Vatican City The Vatican on Saturday vigorously rejected accusations it had sabotaged efforts by Irish bishops to report priests who sexually abused children to police and charged that the Irish prime minister had made an “unfounded” attack against the Holy See.
The Vatican issued a 24-page response to the Irish government after Prime Minister Enda Kenny and the Irish parliament publicly denounced the Vatican following the publication in July of a government-mandated investigation into priestly sex abuse in the diocese of Cloyne in southern Ireland. The report found that the Vatican had undermined attempts by Irish bishops to protect children by warning that their policy requiring abuse to be reported to police might violate church law.
The Cloyne report, and Kenny’s unprecedented dressing down of the Holy See that followed, prompted cheers from Irish Catholics who have grown increasingly disgusted by the colossal scale of priestly sexual abuse and cover-up in Ireland and the Vatican’s consistent claim that it bore no blame.
The diplomatic standoff was particularly acute given that Ireland has long been staunchly Roman Catholic, Kenny himself is a practicing Catholic, and the church has long enjoyed a privileged place in society. The abuse scandal has taken its toll, however, and Kenny’s speech was a remarkable indication of just how deep the wounds are.
It also came as the Vatican is fighting on multiple legal fronts in the U.S. to defend itself against lawsuits alleging it is liable for abusive priests. Just last month, the Holy See was forced to turn over internal personnel files of an abusive priest to lawyers representing a victim in Oregon.

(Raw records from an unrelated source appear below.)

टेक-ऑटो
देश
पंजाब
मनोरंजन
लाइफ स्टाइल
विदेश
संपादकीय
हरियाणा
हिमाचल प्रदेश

The Vatican was patently stunned by Kenny’s July 20 speech and recalled its ambassador. In the seven weeks since, it drafted a detailed response, hoping to set the record straight and assure Ireland’s abuse-weary faithful that it is serious about cracking down on predator priests.
Irish leaders, however, were not convinced. Foreign Minister Eamon Gilmore said he remained certain that the Vatican had exacerbated the abuse crisis and criticized the Holy See for offering an overly “legalistic” justification of its actions in dealing with priests who rape and molest children.